Input data:
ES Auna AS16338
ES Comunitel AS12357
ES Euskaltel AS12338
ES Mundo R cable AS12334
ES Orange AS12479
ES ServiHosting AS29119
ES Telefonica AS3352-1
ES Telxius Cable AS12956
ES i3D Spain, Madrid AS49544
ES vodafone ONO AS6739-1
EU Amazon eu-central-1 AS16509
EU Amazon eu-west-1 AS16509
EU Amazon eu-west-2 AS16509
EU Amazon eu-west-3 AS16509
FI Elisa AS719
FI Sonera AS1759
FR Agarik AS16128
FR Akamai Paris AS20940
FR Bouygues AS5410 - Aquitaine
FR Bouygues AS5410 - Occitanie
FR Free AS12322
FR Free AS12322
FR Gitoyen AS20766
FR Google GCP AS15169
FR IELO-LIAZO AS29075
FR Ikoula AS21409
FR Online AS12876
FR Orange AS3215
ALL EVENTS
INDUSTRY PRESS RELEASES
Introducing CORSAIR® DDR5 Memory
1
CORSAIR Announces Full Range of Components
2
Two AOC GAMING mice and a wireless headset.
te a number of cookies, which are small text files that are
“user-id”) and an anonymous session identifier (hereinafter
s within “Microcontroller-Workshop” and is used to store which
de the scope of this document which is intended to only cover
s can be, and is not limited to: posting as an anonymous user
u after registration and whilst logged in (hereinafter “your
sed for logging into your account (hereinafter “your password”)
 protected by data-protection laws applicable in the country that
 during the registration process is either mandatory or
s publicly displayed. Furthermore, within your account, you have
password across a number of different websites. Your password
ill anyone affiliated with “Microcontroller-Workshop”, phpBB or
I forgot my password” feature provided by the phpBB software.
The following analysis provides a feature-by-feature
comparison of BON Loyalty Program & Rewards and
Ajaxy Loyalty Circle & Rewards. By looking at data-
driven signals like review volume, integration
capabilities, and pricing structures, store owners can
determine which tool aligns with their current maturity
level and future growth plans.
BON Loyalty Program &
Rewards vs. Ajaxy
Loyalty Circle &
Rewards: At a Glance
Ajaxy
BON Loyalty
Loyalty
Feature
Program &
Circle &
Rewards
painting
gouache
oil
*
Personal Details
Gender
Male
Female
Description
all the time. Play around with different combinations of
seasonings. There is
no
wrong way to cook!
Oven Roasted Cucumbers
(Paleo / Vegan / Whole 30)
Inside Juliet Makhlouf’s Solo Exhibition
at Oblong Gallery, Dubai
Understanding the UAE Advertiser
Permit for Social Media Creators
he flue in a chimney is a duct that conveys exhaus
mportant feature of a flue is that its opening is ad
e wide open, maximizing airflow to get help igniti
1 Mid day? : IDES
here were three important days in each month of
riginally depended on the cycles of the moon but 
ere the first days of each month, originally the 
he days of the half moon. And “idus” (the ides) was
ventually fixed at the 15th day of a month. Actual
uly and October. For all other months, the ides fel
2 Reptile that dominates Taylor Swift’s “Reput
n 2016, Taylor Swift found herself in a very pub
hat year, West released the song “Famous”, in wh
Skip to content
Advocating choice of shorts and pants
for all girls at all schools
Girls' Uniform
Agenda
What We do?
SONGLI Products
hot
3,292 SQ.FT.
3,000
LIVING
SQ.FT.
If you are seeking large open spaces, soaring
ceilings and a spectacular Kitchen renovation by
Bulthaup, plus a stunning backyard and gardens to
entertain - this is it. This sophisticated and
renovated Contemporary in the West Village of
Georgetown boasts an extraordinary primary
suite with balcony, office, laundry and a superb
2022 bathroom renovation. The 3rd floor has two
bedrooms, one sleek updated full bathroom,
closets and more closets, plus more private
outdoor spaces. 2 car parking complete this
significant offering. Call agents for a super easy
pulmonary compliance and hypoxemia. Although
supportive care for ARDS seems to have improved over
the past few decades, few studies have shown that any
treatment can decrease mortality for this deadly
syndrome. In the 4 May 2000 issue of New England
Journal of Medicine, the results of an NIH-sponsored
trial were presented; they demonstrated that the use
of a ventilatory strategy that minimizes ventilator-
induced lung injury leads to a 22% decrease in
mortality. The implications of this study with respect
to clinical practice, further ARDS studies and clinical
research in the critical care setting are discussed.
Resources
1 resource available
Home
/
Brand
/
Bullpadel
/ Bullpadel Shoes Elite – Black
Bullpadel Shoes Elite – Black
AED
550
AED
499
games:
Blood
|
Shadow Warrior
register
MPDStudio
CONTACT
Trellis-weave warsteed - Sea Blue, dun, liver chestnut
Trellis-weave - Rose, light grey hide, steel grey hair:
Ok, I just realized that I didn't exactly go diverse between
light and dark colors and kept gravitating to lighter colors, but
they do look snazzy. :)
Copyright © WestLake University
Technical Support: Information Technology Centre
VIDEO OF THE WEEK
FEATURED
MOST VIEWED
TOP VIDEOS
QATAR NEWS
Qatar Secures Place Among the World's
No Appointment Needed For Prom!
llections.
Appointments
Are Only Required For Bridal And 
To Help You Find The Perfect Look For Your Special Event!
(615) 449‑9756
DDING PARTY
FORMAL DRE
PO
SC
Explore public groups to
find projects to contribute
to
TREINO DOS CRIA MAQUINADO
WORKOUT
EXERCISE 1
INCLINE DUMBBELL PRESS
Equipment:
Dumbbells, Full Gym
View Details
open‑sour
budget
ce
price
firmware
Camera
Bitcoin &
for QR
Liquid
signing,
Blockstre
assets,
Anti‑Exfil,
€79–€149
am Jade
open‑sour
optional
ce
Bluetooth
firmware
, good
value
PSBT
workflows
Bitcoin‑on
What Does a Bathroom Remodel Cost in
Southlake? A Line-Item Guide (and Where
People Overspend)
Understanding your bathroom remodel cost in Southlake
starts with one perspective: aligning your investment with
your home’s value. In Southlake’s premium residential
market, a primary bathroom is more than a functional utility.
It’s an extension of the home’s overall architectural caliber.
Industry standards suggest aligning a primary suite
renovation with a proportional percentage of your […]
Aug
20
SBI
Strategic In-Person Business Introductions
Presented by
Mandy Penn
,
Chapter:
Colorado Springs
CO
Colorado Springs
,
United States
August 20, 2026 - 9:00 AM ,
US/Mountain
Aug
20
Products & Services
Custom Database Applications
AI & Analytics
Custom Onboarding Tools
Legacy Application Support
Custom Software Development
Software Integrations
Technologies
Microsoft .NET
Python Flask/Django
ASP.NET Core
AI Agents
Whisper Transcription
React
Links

Instructions for the task:
For the entries, state the number of lines that include the string "they". Add no other words.

Expected answer:
2